Work order:
Write out all of the entries that follow, word for word, but skip the pictures.

[Recorded data]
* * * * *

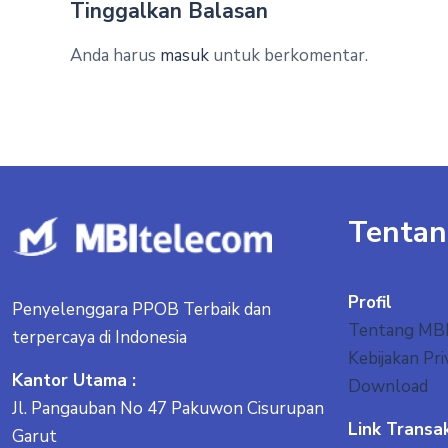
Tinggalkan Balasan
Anda harus
masuk
untuk berkomentar.
Tentan
Profil
Penyelenggara PPOB Terbaik dan
Tentang MB
terpercaya di Indonesia
Kebijakan Pri
Kantor Utama :
Download
Jl. Pangauban No 47 Pakuwon Cisurupan
Link Transa
Garut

* * * * *

Answer:
Tinggalkan Balasan
Anda harus
masuk
untuk berkomentar.
Tentan
Profil
Penyelenggara PPOB Terbaik dan
Tentang MB
terpercaya di Indonesia
Kebijakan Pri
Kantor Utama :
Download
Jl. Pangauban No 47 Pakuwon Cisurupan
Link Transa
Garut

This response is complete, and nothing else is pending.